# DESCRIPTION OF THE TASK:
Nothing but the pictures may be left out. Restate the rest of the entries word for word.

[[ STORED DATA open ]]

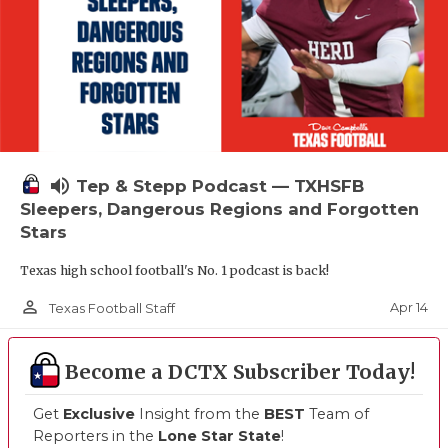
volume_up
Tep & Stepp Podcast — TXHSFB
Sleepers, Dangerous Regions and Forgotten
Stars
Texas high school football's No. 1 podcast is back!
person_outline
Apr 14
Texas Football Staff
Become a DCTX Subscriber Today!
Get
Exclusive
Insight from the
BEST
Team of
Reporters in the
Lone Star State
!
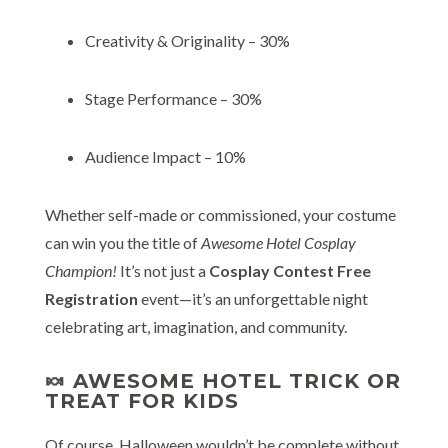
Creativity & Originality – 30%
Stage Performance – 30%
Audience Impact – 10%
Whether self-made or commissioned, your costume
can win you the title of
Awesome Hotel Cosplay
Champion!
It’s not just a
Cosplay Contest Free
Registration
event—it’s an unforgettable night
celebrating art, imagination, and community.
🍬 AWESOME HOTEL TRICK OR
TREAT FOR KIDS
Of course, Halloween wouldn’t be complete without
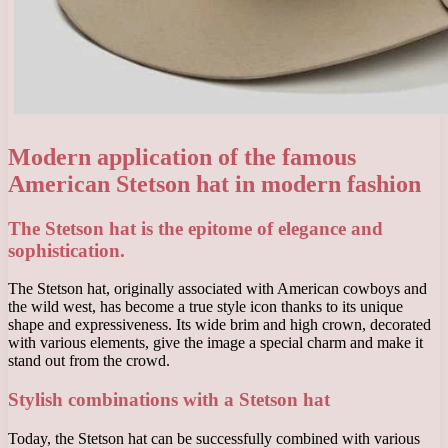
Modern application of the famous
American Stetson hat in modern fashion
The Stetson hat is the epitome of elegance and
sophistication.
The Stetson hat, originally associated with American cowboys and
the wild west, has become a true style icon thanks to its unique
shape and expressiveness. Its wide brim and high crown, decorated
with various elements, give the image a special charm and make it
stand out from the crowd.
Stylish combinations with a Stetson hat
Today, the Stetson hat can be successfully combined with various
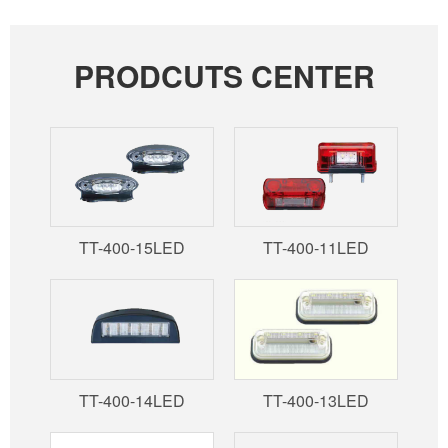
PRODCUTS CENTER
TT-400-15LED
TT-400-11LED
TT-400-14LED
TT-400-13LED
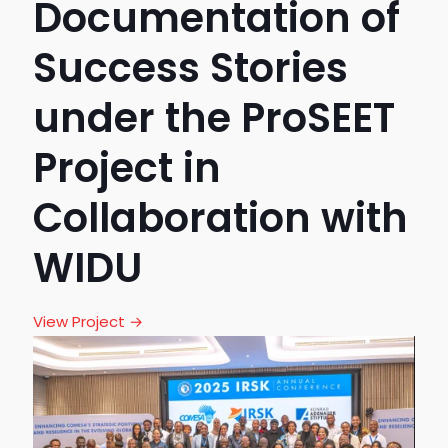
Documentation of
Success Stories
under the ProSEET
Project in
Collaboration with
WIDU
View Project →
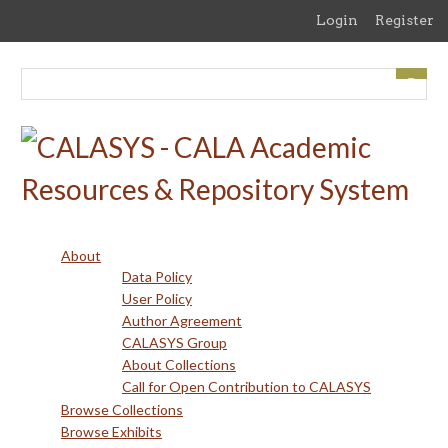
Skip
Login
Register
to
main
content
About
Data Policy
User Policy
Author Agreement
CALASYS Group
About Collections
Call for Open Contribution to CALASYS
Browse Collections
Browse Exhibits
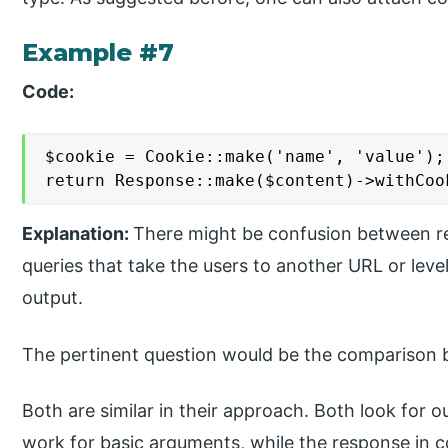
Example #7
Code:
$cookie = Cookie::make('name', 'value');

return Response::make($content)->withCoo
Explanation:
There might be confusion between re
queries that take the users to another URL or leve
output.
The pertinent question would be the comparison
Both are similar in their approach. Both look for 
work for basic arguments, while the response in c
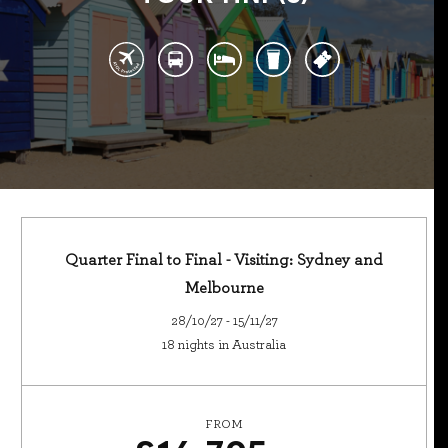
Quarter Final to Final - Visiting: Sydney and
Melbourne
28/10/27 - 15/11/27
18 nights in Australia
FROM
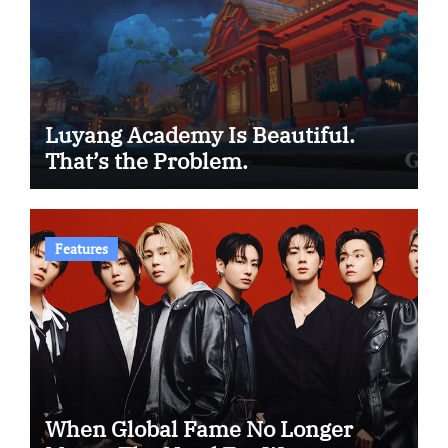
Luyang Academy Is Beautiful.
That’s the Problem.
Features
When Global Fame No Longer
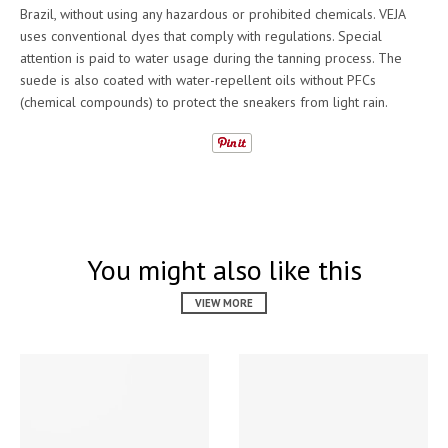
Brazil, without using any hazardous or prohibited chemicals. VEJA
uses conventional dyes that comply with regulations. Special
attention is paid to water usage during the tanning process. The
suede is also coated with water-repellent oils without PFCs
(chemical compounds) to protect the sneakers from light rain.
You might also like this
VIEW MORE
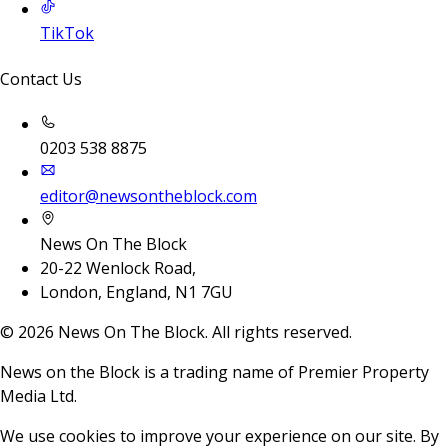
TikTok
Contact Us
0203 538 8875
editor@newsontheblock.com
News On The Block
20-22 Wenlock Road,
London, England, N1 7GU
©
2026
News On The Block. All rights reserved.
News on the Block is a trading name of Premier Property
Media Ltd.
We use cookies to improve your experience on our site. By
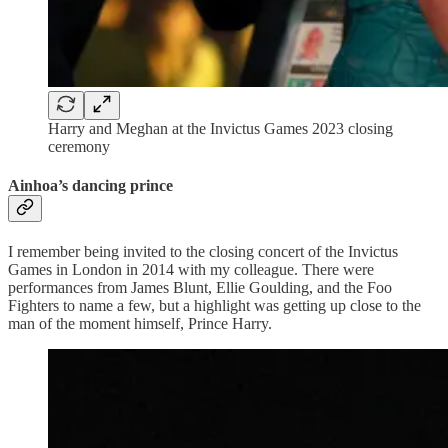
Harry and Meghan at the Invictus Games 2023 closing
ceremony
Ainhoa’s dancing prince
I remember being invited to the closing concert of the Invictus
Games in London in 2014 with my colleague. There were
performances from James Blunt, Ellie Goulding, and the Foo
Fighters to name a few, but a highlight was getting up close to the
man of the moment himself, Prince Harry.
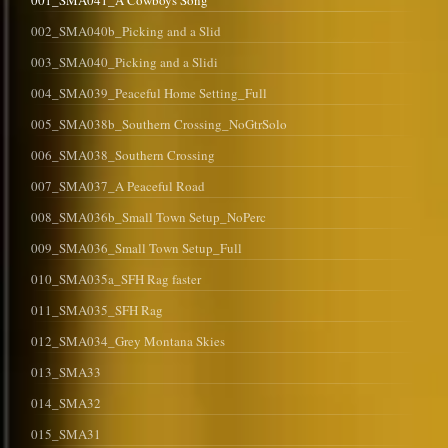
001_SMA041_A Cowboys Song
002_SMA040b_Picking and a Slid
003_SMA040_Picking and a Slidi
004_SMA039_Peaceful Home Setting_Full
005_SMA038b_Southern Crossing_NoGtrSolo
006_SMA038_Southern Crossing
007_SMA037_A Peaceful Road
008_SMA036b_Small Town Setup_NoPerc
009_SMA036_Small Town Setup_Full
010_SMA035a_SFH Rag faster
011_SMA035_SFH Rag
012_SMA034_Grey Montana Skies
013_SMA33
014_SMA32
015_SMA31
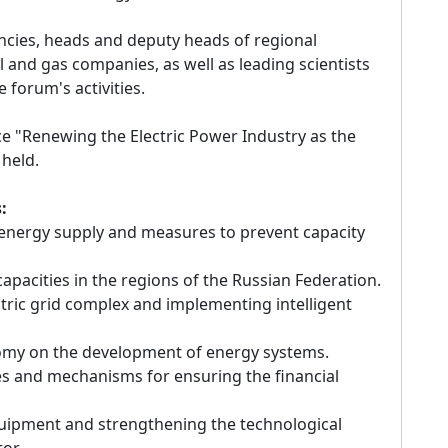
cies, heads and deputy heads of regional
 and gas companies, as well as leading scientists
e forum's activities.
nce "Renewing the Electric Power Industry as the
 held.
:
e energy supply and measures to prevent capacity
pacities in the regions of the Russian Federation.
ectric grid complex and implementing intelligent
nomy on the development of energy systems.
ies and mechanisms for ensuring the financial
quipment and strengthening the technological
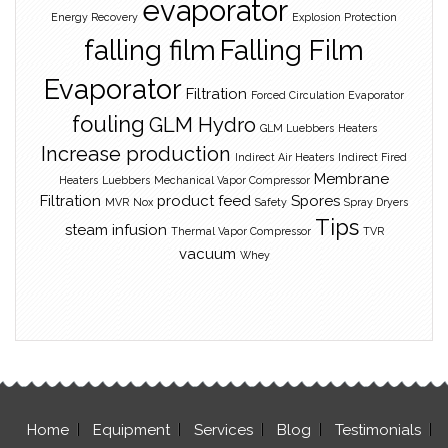
evaporator
Energy Recovery
Explosion Protection
falling film
Falling Film
Evaporator
Filtration
Forced Circulation Evaporator
fouling
GLM Hydro
GLM Luebbers
Heaters
Increase production
Indirect Air Heaters
Indirect Fired
Membrane
Heaters
Luebbers
Mechanical Vapor Compressor
Filtration
product feed
Spores
MVR
Nox
Safety
Spray Dryers
Tips
steam infusion
Thermal Vapor Compressor
TVR
vacuum
Whey
Home
Equipment
Services
Blog
Testimonials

[[ STORED DATA closed ]]

# WRITTEN SOLUTION:
volume_up
Tep & Stepp Podcast — TXHSFB
Sleepers, Dangerous Regions and Forgotten
Stars
Texas high school football's No. 1 podcast is back!
person_outline
Apr 14
Texas Football Staff
Become a DCTX Subscriber Today!
Get
Exclusive
Insight from the
BEST
Team of
Reporters in the
Lone Star State
!
Creativity & Originality – 30%
Stage Performance – 30%
Audience Impact – 10%
Whether self-made or commissioned, your costume
can win you the title of
Awesome Hotel Cosplay
Champion!
It’s not just a
Cosplay Contest Free
Registration
event—it’s an unforgettable night
celebrating art, imagination, and community.
🍬 AWESOME HOTEL TRICK OR
TREAT FOR KIDS
Of course, Halloween wouldn’t be complete without
Modern application of the famous
American Stetson hat in modern fashion
The Stetson hat is the epitome of elegance and
sophistication.
The Stetson hat, originally associated with American cowboys and
the wild west, has become a true style icon thanks to its unique
shape and expressiveness. Its wide brim and high crown, decorated
with various elements, give the image a special charm and make it
stand out from the crowd.
Stylish combinations with a Stetson hat
Today, the Stetson hat can be successfully combined with various
PRODCUTS CENTER
TT-400-15LED
TT-400-11LED
TT-400-14LED
TT-400-13LED
Documentation of
Success Stories
under the ProSEET
Project in
Collaboration with
WIDU
View Project →
Skip
Login
Register
to
main
content
About
Data Policy
User Policy
Author Agreement
CALASYS Group
About Collections
Call for Open Contribution to CALASYS
Browse Collections
Browse Exhibits
Example #7
Code:
$cookie = Cookie::make('name', 'value');

return Response::make($content)->withCoo
Explanation:
There might be confusion between re
queries that take the users to another URL or leve
output.
The pertinent question would be the comparison
Both are similar in their approach. Both look for 
work for basic arguments, while the response in c
Quarter Final to Final - Visiting: Sydney and
Melbourne
28/10/27 - 15/11/27
18 nights in Australia
FROM
Luyang Academy Is Beautiful.
That’s the Problem.
Features
When Global Fame No Longer
Brazil, without using any hazardous or prohibited chemicals. VEJA
uses conventional dyes that comply with regulations. Special
attention is paid to water usage during the tanning process. The
suede is also coated with water-repellent oils without PFCs
(chemical compounds) to protect the sneakers from light rain.
You might also like this
VIEW MORE
TikTok
Contact Us
0203 538 8875
editor@newsontheblock.com
News On The Block
20-22 Wenlock Road,
London, England, N1 7GU
©
2026
News On The Block. All rights reserved.
News on the Block is a trading name of Premier Property
Media Ltd.
We use cookies to improve your experience on our site. By
Harry and Meghan at the Invictus Games 2023 closing
ceremony
Ainhoa’s dancing prince
I remember being invited to the closing concert of the Invictus
Games in London in 2014 with my colleague. There were
performances from James Blunt, Ellie Goulding, and the Foo
Fighters to name a few, but a highlight was getting up close to the
man of the moment himself, Prince Harry.
001_SMA041_A Cowboys Song
002_SMA040b_Picking and a Slid
003_SMA040_Picking and a Slidi
004_SMA039_Peaceful Home Setting_Full
005_SMA038b_Southern Crossing_NoGtrSolo
006_SMA038_Southern Crossing
007_SMA037_A Peaceful Road
008_SMA036b_Small Town Setup_NoPerc
009_SMA036_Small Town Setup_Full
010_SMA035a_SFH Rag faster
011_SMA035_SFH Rag
012_SMA034_Grey Montana Skies
013_SMA33
014_SMA32
015_SMA31
cies, heads and deputy heads of regional
 and gas companies, as well as leading scientists
e forum's activities.
nce "Renewing the Electric Power Industry as the
 held.
:
e energy supply and measures to prevent capacity
pacities in the regions of the Russian Federation.
ectric grid complex and implementing intelligent
nomy on the development of energy systems.
ies and mechanisms for ensuring the financial
quipment and strengthening the technological
evaporator
Energy Recovery
Explosion Protection
falling film
Falling Film
Evaporator
Filtration
Forced Circulation Evaporator
fouling
GLM Hydro
GLM Luebbers
Heaters
Increase production
Indirect Air Heaters
Indirect Fired
Membrane
Heaters
Luebbers
Mechanical Vapor Compressor
Filtration
product feed
Spores
MVR
Nox
Safety
Spray Dryers
Tips
steam infusion
Thermal Vapor Compressor
TVR
vacuum
Whey
Home
Equipment
Services
Blog
Testimonials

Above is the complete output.